This chapter explores the appropriate characteristic through which law should protect transgender (trans) and non-binary populations from discrimination. In recent years, there has been a dramatic growth in public awareness of gender diversity and lives beyond the binary. From politics to the media, and from sport to culture, trans and non-binary individuals are increasingly evident across society – sometimes spearheading important movements for reform; but more ofter seeking a liveable life, free from prejudice and violence.

This growing social and political visibility of trans and non-binary experiences has – in some ways – been mirrored in emerging legal reform. Since 2002, an increasing number of jurisdictions across Europe, Asia and South America have permitted individuals to legally amend their gender status. This development means that, for persons who obtain formal gender recognition (as this process is known), national law acknowledges their identity and permits them to officially live in their self-identified status.
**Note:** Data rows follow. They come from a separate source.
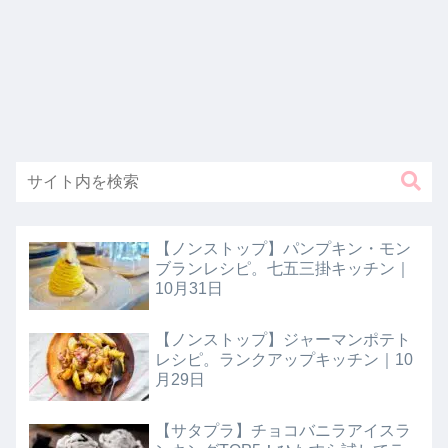
【ノンストップ】パンプキン・モン
ブランレシピ。七五三掛キッチン｜
10月31日
【ノンストップ】ジャーマンポテト
レシピ。ランクアップキッチン｜10
月29日
【サタプラ】チョコバニラアイスラ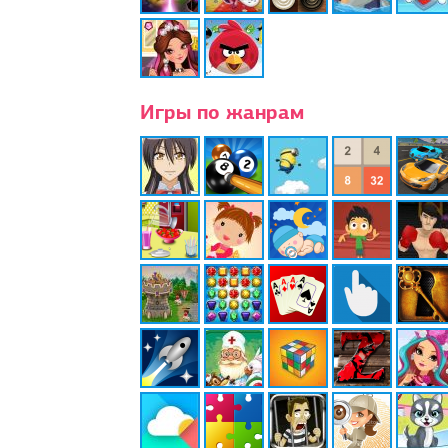
Игры по жанрам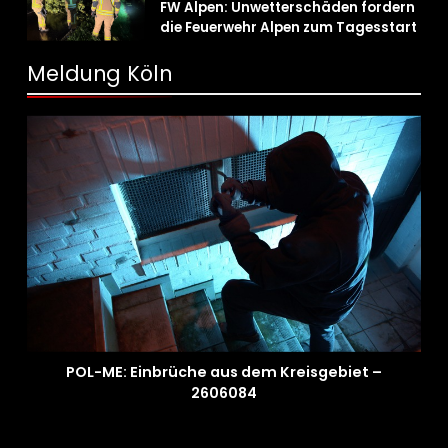
FW Alpen: Unwetterschäden fordern
die Feuerwehr Alpen zum Tagesstart
Meldung Köln
POL-ME: Einbrüche aus dem Kreisgebiet –
2606084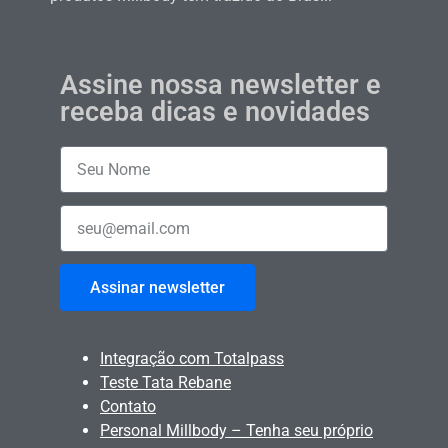
Assine nossa newsletter e
receba dicas e novidades
Assinar newsletter
Integração com Totalpass
Teste Tata Rebane
Contato
Personal Millbody – Tenha seu próprio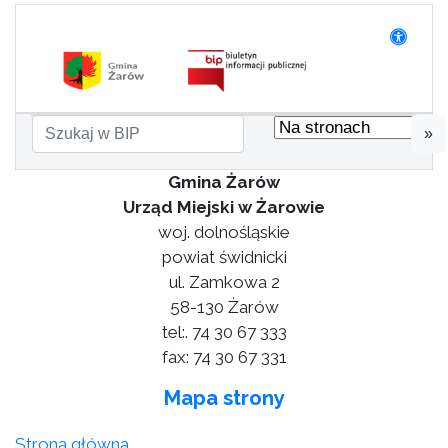
»
Gmina Żarów
Urząd Miejski w Żarowie
woj. dolnośląskie
powiat świdnicki
ul. Zamkowa 2
58-130 Żarów
tel:. 74 30 67 333
fax: 74 30 67 331
Mapa strony
Strona główna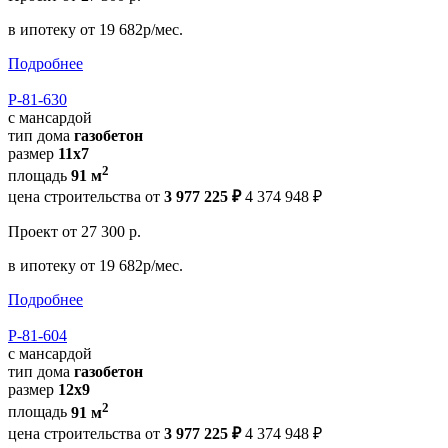
в ипотеку
от 19 682р/мес.
Подробнее
Р-81-630
с мансардой
тип дома
газобетон
размер
11x7
2
площадь
91 м
цена строительства от
3 977 225 ₽
4 374 948 ₽
Проект
от 27 300 р.
в ипотеку
от 19 682р/мес.
Подробнее
Р-81-604
с мансардой
тип дома
газобетон
размер
12х9
2
площадь
91 м
цена строительства от
3 977 225 ₽
4 374 948 ₽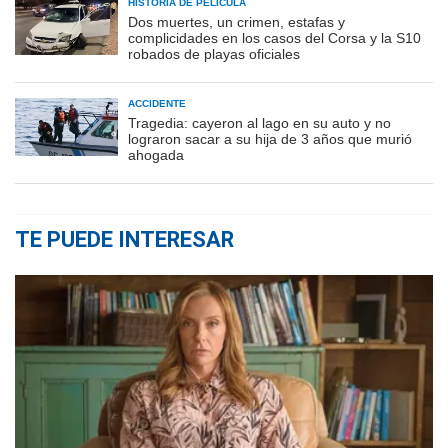
HISTORIA DE PELÍCULA
Dos muertes, un crimen, estafas y
complicidades en los casos del Corsa y la S10
robados de playas oficiales
ACCIDENTE
Tragedia: cayeron al lago en su auto y no
lograron sacar a su hija de 3 años que murió
ahogada
TE PUEDE INTERESAR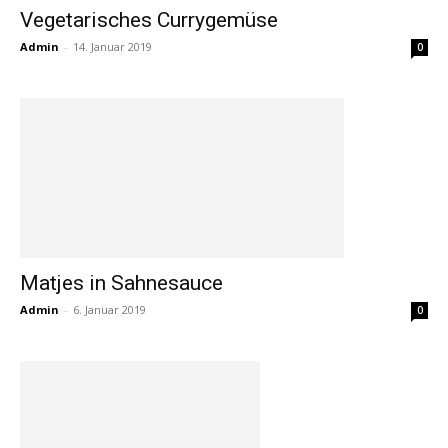
Vegetarisches Currygemüse
Admin
-
14. Januar 2019
0
Matjes in Sahnesauce
Admin
-
6. Januar 2019
0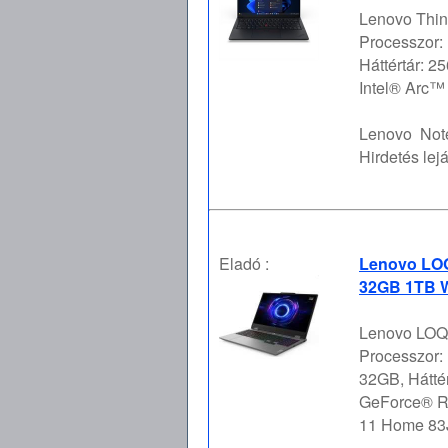
Lenovo Thin
Processzor:
Háttértár: 
Intel® Arc™ 
Lenovo
Not
Hirdetés lejá
Eladó :
Lenovo LOQ
32GB 1TB W
Lenovo LOQ 
Processzor:
32GB, Hátté
GeForce® R
11 Home 83J 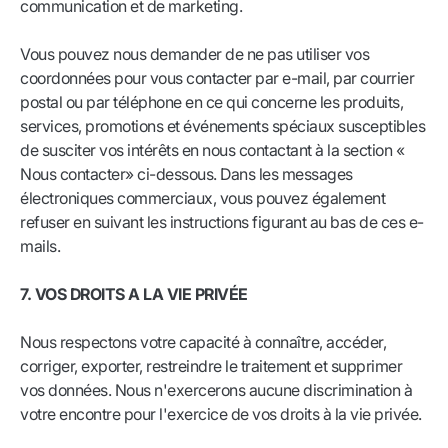
communication et de marketing.
Vous pouvez nous demander de ne pas utiliser vos
coordonnées pour vous contacter par e-mail, par courrier
postal ou par téléphone en ce qui concerne les produits,
services, promotions et événements spéciaux susceptibles
de susciter vos intérêts en nous contactant à la section «
Nous contacter» ci-dessous. Dans les messages
électroniques commerciaux, vous pouvez également
refuser en suivant les instructions figurant au bas de ces e-
mails.
7. VOS DROITS A LA VIE PRIVÉE
Nous respectons votre capacité à connaître, accéder,
corriger, exporter, restreindre le traitement et supprimer
vos données. Nous n'exercerons aucune discrimination à
votre encontre pour l'exercice de vos droits à la vie privée.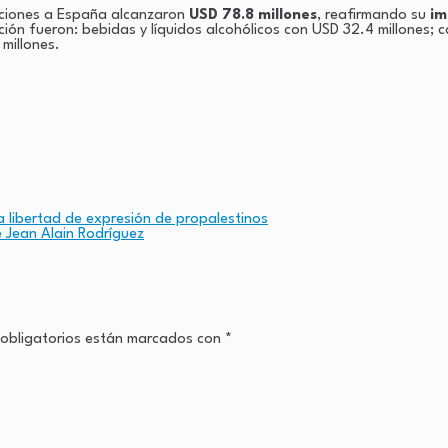
ciones a España alcanzaron
USD 78.8 millones
, reafirmando su
im
ión fueron: bebidas y líquidos alcohólicos con USD 32.4 millones; 
millones.
a libertad de expresión de propalestinos
e Jean Alain Rodríguez
obligatorios están marcados con
*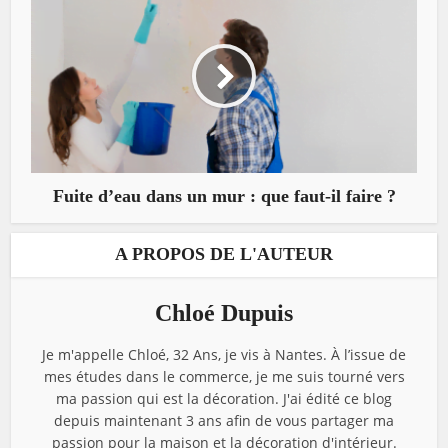
Fuite d’eau dans un mur : que faut-il faire ?
A PROPOS DE L'AUTEUR
Chloé Dupuis
Je m'appelle Chloé, 32 Ans, je vis à Nantes. À l’issue de
mes études dans le commerce, je me suis tourné vers
ma passion qui est la décoration. J'ai édité ce blog
depuis maintenant 3 ans afin de vous partager ma
passion pour la maison et la décoration d'intérieur.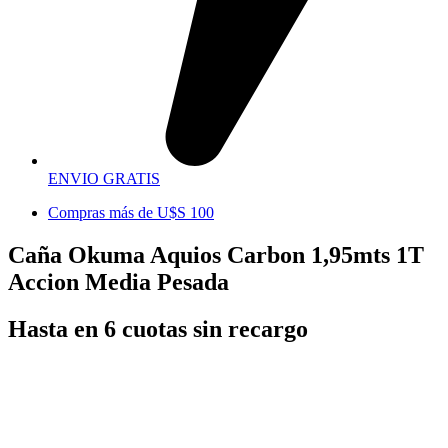
ENVIO GRATIS
Compras más de U$S 100
Caña Okuma Aquios Carbon 1,95mts 1T
Accion Media Pesada
Hasta en 6 cuotas sin recargo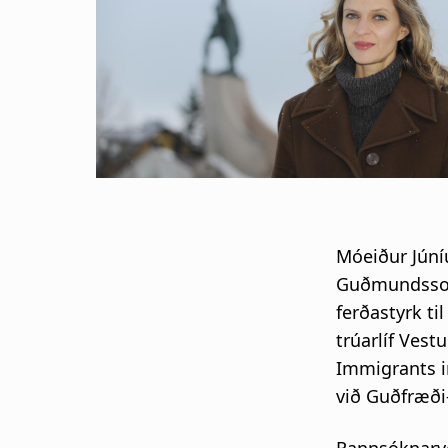
s
a
g
n
a
r
Móeiður Júníu
s
Guðmundssona
ferðastyrk ti
l
trúarlíf Vest
Immigrants i
ó
við Guðfræði
ð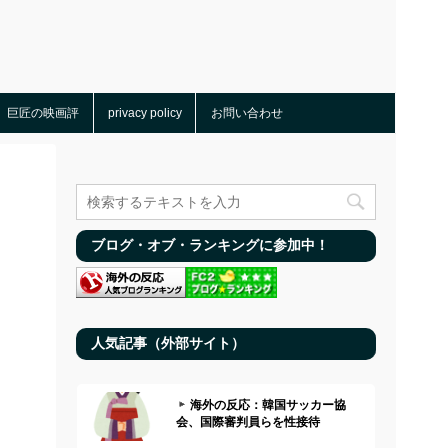
巨匠の映画評
privacy policy
お問い合わせ
ブログ・オブ・ランキングに参加中！
人気記事（外部サイト）
海外の反応：韓国サッカー協
会、国際審判員らを性接待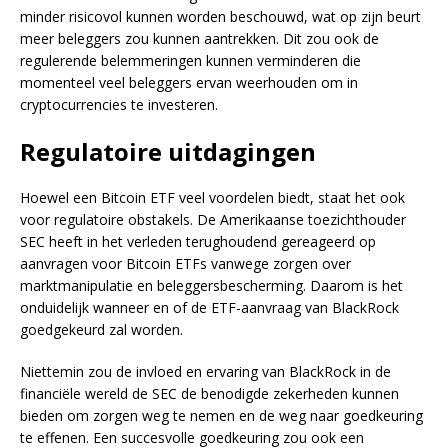
minder risicovol kunnen worden beschouwd, wat op zijn beurt
meer beleggers zou kunnen aantrekken. Dit zou ook de
regulerende belemmeringen kunnen verminderen die
momenteel veel beleggers ervan weerhouden om in
cryptocurrencies te investeren.
Regulatoire uitdagingen
Hoewel een Bitcoin ETF veel voordelen biedt, staat het ook
voor regulatoire obstakels. De Amerikaanse toezichthouder
SEC heeft in het verleden terughoudend gereageerd op
aanvragen voor Bitcoin ETFs vanwege zorgen over
marktmanipulatie en beleggersbescherming. Daarom is het
onduidelijk wanneer en of de ETF-aanvraag van BlackRock
goedgekeurd zal worden.
Niettemin zou de invloed en ervaring van BlackRock in de
financiële wereld de SEC de benodigde zekerheden kunnen
bieden om zorgen weg te nemen en de weg naar goedkeuring
te effenen. Een succesvolle goedkeuring zou ook een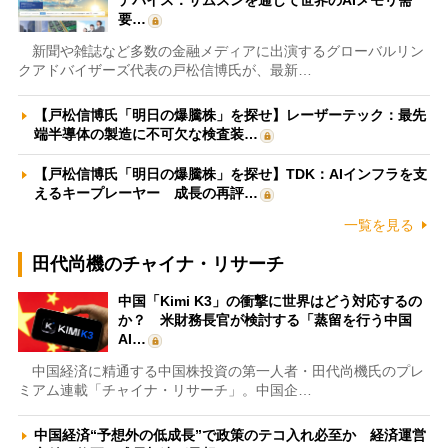
デバイス：サムスンを通じて世界のAIメモリ需
要…
新聞や雑誌など多数の金融メディアに出演するグローバルリン
クアドバイザーズ代表の戸松信博氏が、最新…
【戸松信博氏「明日の爆騰株」を探せ】レーザーテック：最先
端半導体の製造に不可欠な検査装…
【戸松信博氏「明日の爆騰株」を探せ】TDK：AIインフラを支
えるキープレーヤー 成長の再評…
一覧を見る
田代尚機のチャイナ・リサーチ
中国「Kimi K3」の衝撃に世界はどう対応するの
か？ 米財務長官が検討する「蒸留を行う中国
AI…
中国経済に精通する中国株投資の第一人者・田代尚機氏のプレ
ミアム連載「チャイナ・リサーチ」。中国企…
中国経済“予想外の低成長”で政策のテコ入れ必至か 経済運営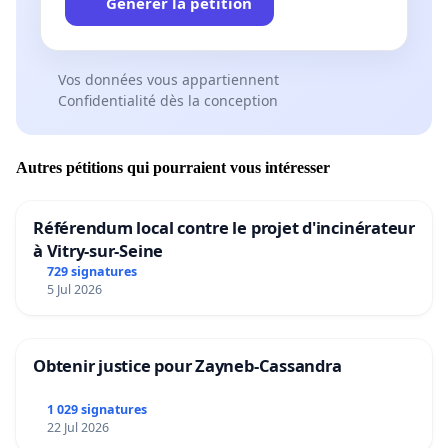
Générer la pétition
Vos données vous appartiennent
Confidentialité dès la conception
Autres pétitions qui pourraient vous intéresser
Référendum local contre le projet d'incinérateur
à Vitry-sur-Seine
729 signatures
5 Jul 2026
Obtenir justice pour Zayneb-Cassandra
1 029 signatures
22 Jul 2026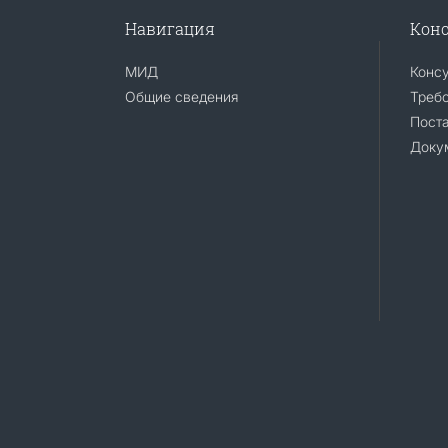
Навигация
Конс
МИД
Конс
Общие сведения
Требо
Поста
Доку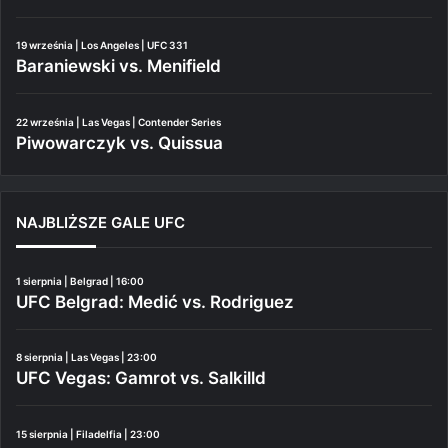
19 września | Los Angeles | UFC 331
Baraniewski vs. Menifield
22 września | Las Vegas | Contender Series
Piwowarczyk vs. Quissua
NAJBLIŻSZE GALE UFC
1 sierpnia | Belgrad | 16:00
UFC Belgrad: Medić vs. Rodriguez
8 sierpnia | Las Vegas | 23:00
UFC Vegas: Gamrot vs. Salkilld
15 sierpnia | Filadelfia | 23:00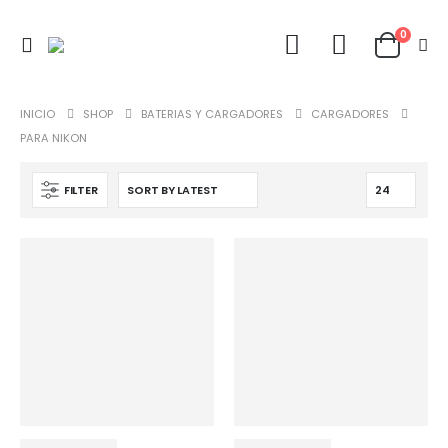
0
INICIO
SHOP
BATERIAS Y CARGADORES
CARGADORES
PARA NIKON
FILTER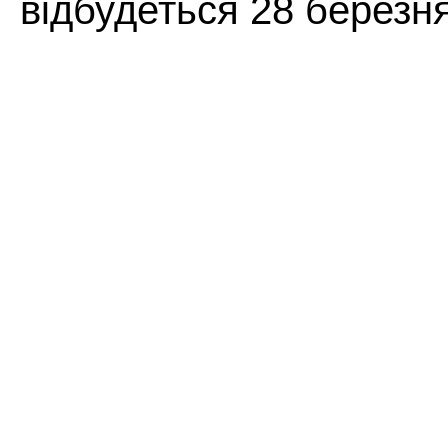
відбудеться 28 березня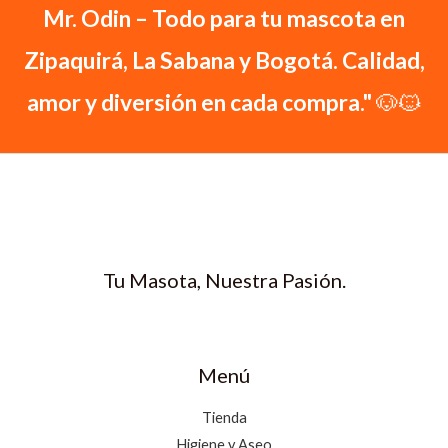
Mr. Odin – Todo para tu mascota en
Zipaquirá, La Sabana y Bogotá. Calidad,
amor y diversión en cada compra."
🐶🐱
Tu Masota, Nuestra Pasión.
Menú
Tienda
Higiene y Aseo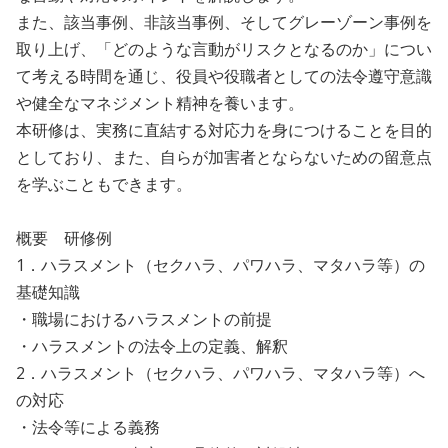
また、該当事例、非該当事例、そしてグレーゾーン事例を
取り上げ、「どのような言動がリスクとなるのか」につい
て考える時間を通じ、役員や役職者としての法令遵守意識
や健全なマネジメント精神を養います。
本研修は、実務に直結する対応力を身につけることを目的
としており、また、自らが加害者とならないための留意点
を学ぶこともできます。
概要 研修例
1．ハラスメント（セクハラ、パワハラ、マタハラ等）の
基礎知識
・職場におけるハラスメントの前提
・ハラスメントの法令上の定義、解釈
2．ハラスメント（セクハラ、パワハラ、マタハラ等）へ
の対応
・法令等による義務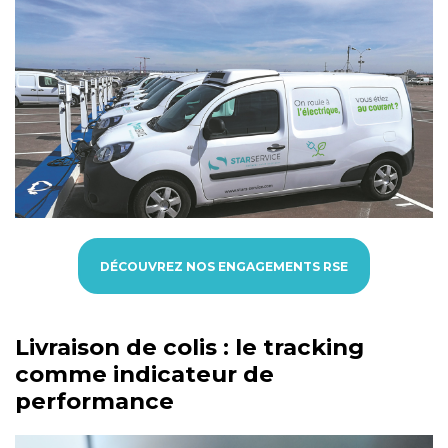
DÉCOUVREZ NOS ENGAGEMENTS RSE
Livraison de colis : le tracking
comme indicateur de
performance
Yet, legal change for trans and non-binary communities has been neither consistent nor comprehensive – both in terms of the geographic reach of legal progress and the type of protections that such populations can enjoy. While domestic and regional human rights tribunals have emphasised the right to identity, there has been less agreement (and considerably more difficulty) in achieving explicit anti-discrimination protections. This relates to both the actual introduction of equality guarantees, as well as the question of how any such protection should be framed.

This chapter considers potential grounds for protecting trans and non-binary populations against discrimination. It explores three overarching characteristics – disability, sex and trans-specific categories – and it assesses their individual suitability as frameworks for safeguarding trans and non-binary lives. Engaging with the lived experience of gender diversity, and the forms of discrimination to which it gives rise, the chapter identifies both the merits and disadvantages in each of the disability, sex and trans-specific approaches. Although the chapter ultimately recommends gender identity as the optimal non-discrimination model, it acknowledges the potential utility of disability and sex – appropriately understood and applied – to defending the equality rights of trans and non-binary communities.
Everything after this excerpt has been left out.